Dopo il disco di platino di Microchip Emozionale e la partecipazione all' edizione 2000 del Festival di Sanremo, definitivamente sdoganati dalla scena underground al mainstream, i Subsonica sentono la pressione. "Una pressione - spiega Samuel, l'altra mente della band - che prima abbiamo patito, ma da cui ci siamo liberati tuffandoci nella nostra città alla ricerca di ispirazione: perché Torino, per noi, è un avamposto molto importante di sensazioni da raccontare". Il risultato è un album che gli stessi Subsonica definiscono "introspettivo, attraversato da una sottile inquietudine, una vena livida in cerca di decongestione": che arriva, puntuale, a fine cd, con l' ipnotica coda di deep house totalmente affidata al dj Roger Rama.
Amorematico
è soprattutto un disco di canzoni, con molto spazio a sezione ritmica, arrangiamenti e testi. "È un disco di oggi - spiega Max - con una ricerca di cucitura di tappe fondamentali del suono italiano dagli anni 70, quando maestri come Morricone dettavano legge con la 'stilosità' del loro sound". L' album si apre col brano "Nuvole rapide", già inserito nella colonna sonora del film "Santa Maradona" dell'amico regista Marco Ponti. Soundtrack cui i Subsonica hanno contribuito anche col loro progetto parallelo Motel Connection, un esperimento formato clubculture ideato da Samuel e dal fuoriuscito Pier-funk. Il singolo che accompagna l'uscita del disco, invece, è "Nuova ossessione", un pezzo dall'andamento ironico e trascinante, scandito da una battuta disco realizzata in collaborazione con i Krisma, storico duo synth-pop italiano. Il testo, che parte dal racconto di un'infatuazione amorosa, si presta a una duplice lettura fino alla dissertazione sulla manipolazione delle ossessioni, considerate meccanismo di controllo di massa.

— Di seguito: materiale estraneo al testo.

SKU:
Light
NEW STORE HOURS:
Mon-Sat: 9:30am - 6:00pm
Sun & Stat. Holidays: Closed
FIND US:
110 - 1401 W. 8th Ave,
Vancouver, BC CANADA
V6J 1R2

L'ossessione per l'oggi dei Subsonica diventa palese in brani come "Sole silenzioso", dedicata alle giornate genovesi del controG8, e "Gente tranquilla", incentrata sulle stragi in famiglia. Ospite di quest'ultimo pezzo il rapper marocchino Rachid, che sgrana versi in arabo incarnando "la belva silenziosa, il capro espiatorio, l'uomo nero, l'incubo".

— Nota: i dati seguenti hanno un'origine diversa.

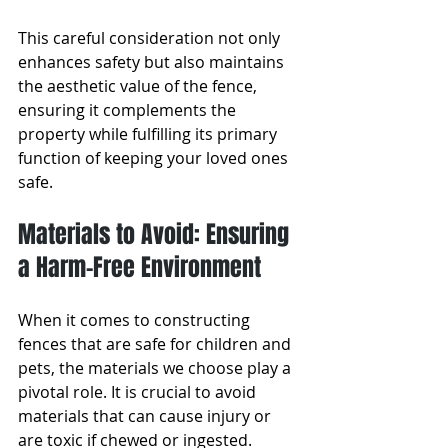
This careful consideration not only 
enhances safety but also maintains 
the aesthetic value of the fence, 
ensuring it complements the 
property while fulfilling its primary 
function of keeping your loved ones 
safe.
Materials to Avoid: Ensuring 
a Harm-Free Environment
When it comes to constructing 
fences that are safe for children and 
pets, the materials we choose play a 
pivotal role. It is crucial to avoid 
materials that can cause injury or 
are toxic if chewed or ingested. 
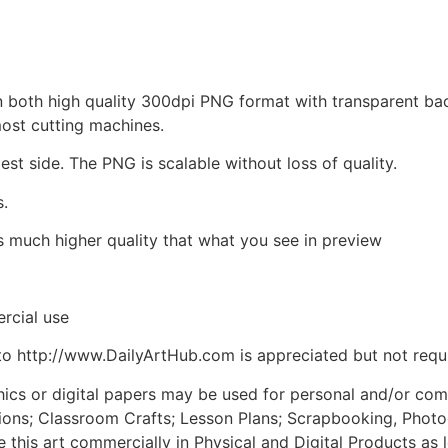
d in both high quality 300dpi PNG format with transparent b
most cutting machines.
est side. The PNG is scalable without loss of quality.
s.
is much higher quality that what you see in preview
rcial use
to http://www.DailyArtHub.com is appreciated but not requ
phics or digital papers may be used for personal and/or co
tions; Classroom Crafts; Lesson Plans; Scrapbooking, Photogr
his art commercially in Physical and Digital Products as l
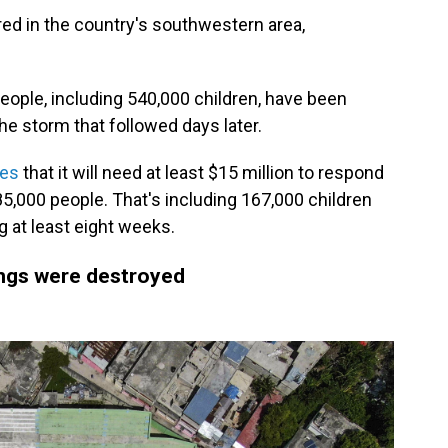
ed in the country's southwestern area,
eople, including 540,000 children, have been
e storm that followed days later.
tes
that it will need at least $15 million to respond
85,000 people. That's including 167,000 children
ng at least eight weeks.
ngs were destroyed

Controllo del livello di rombo
(2003) cattura dal vivo sei anni di storia della band torinese.

Nel 2005 i Subsonica proseguono con Terrestre sulla strada del disco agita-masse, anche un po' politicizzato, come del resto si era intravisto nel precedente episodio ("Gente tranquilla", "Sole silenzioso"). Sono cambiate alcune cose: il gruppo di Torino, che era uno dei fiori all'occhiello della Mescal, la più importante label indipendente del nostro paese, è passato alla Emi.

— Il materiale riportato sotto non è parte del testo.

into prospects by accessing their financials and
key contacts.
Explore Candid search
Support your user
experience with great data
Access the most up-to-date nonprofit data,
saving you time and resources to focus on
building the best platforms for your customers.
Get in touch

La novità più eclatante è il ritorno delle chitarre e di una strumentazione più tradizionalmente rock, a scapito di un'elettronica sempre presente, ma decisamente limitata. La partenza di "Corpo a corpo", con una strofa rappata molto aggressiva, seguita da una linea di basso incisiva e convincente, sembra promettere bene, ma già quando si arriva alla scialba "Vita d'altri" si ha la sensazione che i tempi di "Microchip Emozionale" siano finiti per sempre. Un sospetto, in verità, già avuto ascoltando l'orrendo singolo "Abitudine", ma che si trasforma perfino in stupore quando si arriva a "Gasoline", prima canzone in inglese (e si spera ultima) dei torinesi. Un beat iniziale carino (niente di fantascientifico, intendiamoci) viene sepolto da un cantato trascinato che vorrebbe essere accattivante, ma risulta abbastanza triste e patetico.
I Subsonica del disagio e degli amori metropolitani di fine anni 90 si riaffacciano prepotenti in "Incantevole" (il brano migliore) e nella successiva "L'odore", l'unico pezzo aggressivo dell'album. Dopo la cavalcata trip-hop da tangenziale di "Alba a quattro corsie" e l'ottima "Salto nel vuoto", i nostri mettono di nuovo un piede in fallo con "Giorni a perdere": riff dei Sonic Youth più stanchi e giri di hard-rock triti e ritriti. Peccato anche per la ninna nanna acustica finale "Dormi", che cancella il poco di buono fatto in precedenza (l'inizio elettronico di "Amantide").
Troppi alti e bassi, poca convinzione e una pericolosa tendenza al nu-metal all'italiana compromettono un disco sostanzialmente privo di idee, in cui molti brani sembrano scritti solo per trascinare il pubblico ai concerti. E qualcuno spieghi ai Subsonica che una canzone come "Tutti i miei sbagli" si scrive una volta sola.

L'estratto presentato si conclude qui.